Nicholas Rollins
Advised by Dr. Jason Hou
11:00am – 2:00pm
LMP 444
Abstract
Power uprates are a vital part of the global effort to support and sustain the longevity of our aging nuclear reactor fleet. These efforts most often take the form of the narrow optimization of a specific geometric variable or design element for a specific power plant and are therefore not widely applicable. New, modern tools are urgently required to improve and increase the speed, efficiency, and reliability of the engineering process for designing and optimizing nuclear reactors. This dissertation presents novel functionalities that have been developed for existing optimization capabilities to enhance the investigation of power uprates in Pressurized Water Reactors (PWRs) by developing novel ML optimization tools capable of taking consideration for the complex multiphysics, economic, and safety-related impacts of the power uprate as an integrated part of the optimization process to create a generally-applicable modular optimization framework. This included the development of fully-realized equilibrium cycle shuffling schemes that represent an optimization of the loading pattern and fuel inventory of a PWR equilibrium cycle, the development of multiphysics coupling tools capable of informing the optimization process through the analysis of transient scenarios, and the development of the ability to approximate the economic impact of each proposed solution through fuel cycle cost calculations. Accomplishing the aims presented in this work necessitated an overhaul of the MIDAS optimization framework to enhance its optimization capabilities and provide a more accessible, data-driven, multiphysics tool for modeling and optimization of complex engineering challenges.
A major component of this work is the capability to optimize for a fully-realized equilibrium cycle shuffling scheme. Equilibrium cycle optimization is often the ultimate objective of reactor core design, as it enables consistent, repeatable gains in reactor performance across continued plant operation. Traditional optimization tools typically focus on optimizing the loading pattern of a single cycle. This significantly decreases the scope of the solution-space and complexity of implementation but is limited in its real-world applicability, requiring additional user time and effort to complete the design process. In contrast, optimizing for an equilibrium cycle ensures that performance improvements persist across the continued operation of the nuclear reactor, mitigating the risk of overfitting solutions to a single cycle and enhancing the long-term operational efficiency of the reactor.
This work has successfully implemented an expansion of the optimization tool functionality to incorporate internal multiphysics coupling using the nuclear codes PARCS and TRACE, to enable feedback from both neutronic and system thermal-hydraulic performance into the optimization process. The design and operation of a nuclear reactor is highly multidisciplinary due to the complex and coupled nature of the physics governing its operations. The design of a nuclear reactor core requires considerations to be made for all of the relevant interactions. Optimization tools that only partially address these considerations require additional engineering validation and iteration, leading to inefficiencies and potential rejection of proposed designs.
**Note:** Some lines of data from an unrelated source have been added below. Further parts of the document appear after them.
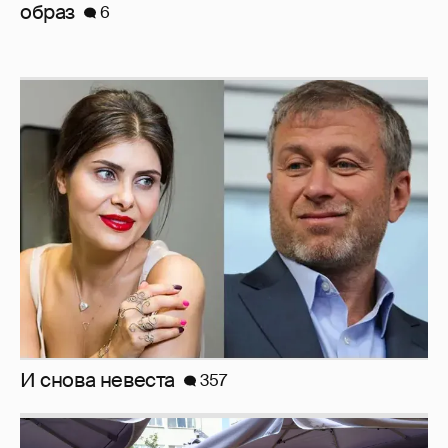
И снова невеста
357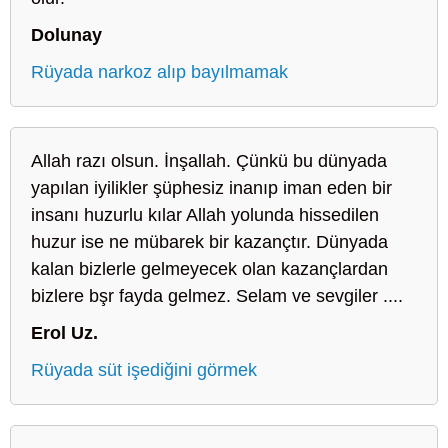
Dolunay
Rüyada narkoz alıp bayılmamak
Allah razı olsun. İnşallah. Çünkü bu dünyada
yapılan iyilikler şüphesiz inanıp iman eden bir
insanı huzurlu kılar Allah yolunda hissedilen
huzur ise ne mübarek bir kazançtır. Dünyada
kalan bizlerle gelmeyecek olan kazançlardan
bizlere bşr fayda gelmez. Selam ve sevgiler ....
Erol Uz.
Rüyada süt işediğini görmek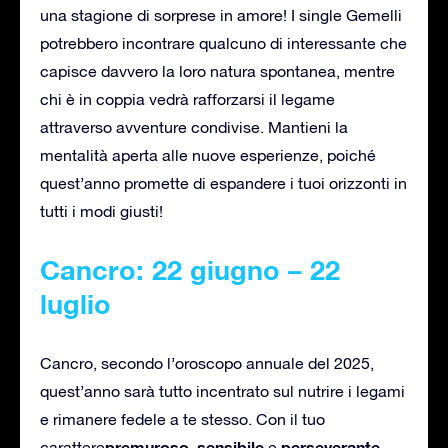
una stagione di sorprese in amore! I single Gemelli
potrebbero incontrare qualcuno di interessante che
capisce davvero la loro natura spontanea, mentre
chi è in coppia vedrà rafforzarsi il legame
attraverso avventure condivise. Mantieni la
mentalità aperta alle nuove esperienze, poiché
quest’anno promette di espandere i tuoi orizzonti in
tutti i modi giusti!
Cancro: 22 giugno – 22
luglio
Cancro, secondo l’oroscopo annuale del 2025,
quest’anno sarà tutto incentrato sul nutrire i legami
e rimanere fedele a te stesso. Con il tuo
premuroso
sensibile
perseverante
carattere
,
e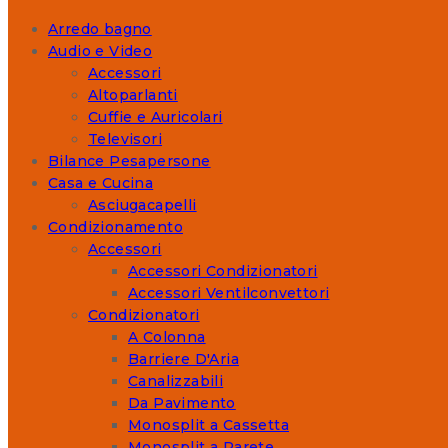
Arredo bagno
Audio e Video
Accessori
Altoparlanti
Cuffie e Auricolari
Televisori
Bilance Pesapersone
Casa e Cucina
Asciugacapelli
Condizionamento
Accessori
Accessori Condizionatori
Accessori Ventilconvettori
Condizionatori
A Colonna
Barriere D'Aria
Canalizzabili
Da Pavimento
Monosplit a Cassetta
Monosplit a Parete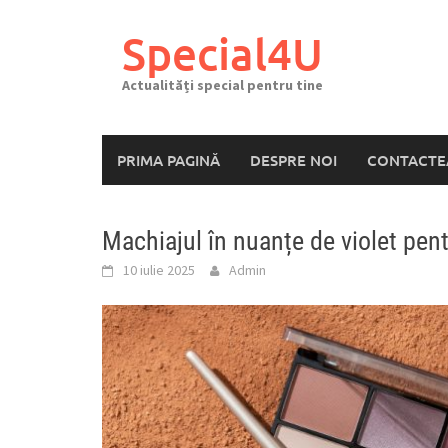
Skip
to
Special4U
content
Actualități special pentru tine
PRIMA PAGINĂ
DESPRE NOI
CONTACTE
Machiajul în nuanțe de violet pen
10 iulie 2025
Admin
By integrating multiphysics coupling within the optimization workflow, crucial performance data becomes readily accessible to the ML algorithm, allowing for more informed and robust solutions without complicating the existing workflow. Such capabilities can expedite the licensing process for operating reactor fuel cycles by significantly decreasing the engineering time and effort required.
Beyond equilibrium cycle and multiphysics considerations, this work introduces enhancements to existing tools by incorporating fuel lattice optimization, which improves the performance of reactor core shuffling schemes by optimizing the internal design of fuel assemblies. The performance of even the most robust reactor core optimization tools must necessarily be limited by user-supplied assembly designs and by optimizing the spatial arrangement of fuel rods and integrated absorbers within assemblies, further improvements in fuel utilization, power distribution, and reactivity management can be achieved. The iterative process developed through this work involves initial equilibrium cycle optimization of the shuffling scheme followed by targeted fuel lattice optimization to reduce local power peaking, ultimately feeding back into the equilibrium cycle calculations for further refinement. Combining equilibrium cycle optimization, multiphysics feedback, and fuel lattice enhancements through this work has resulted in a comprehensive toolset for designing and optimizing fuel assembly-based reactors, addressing both the current and future needs of nuclear reactor technology.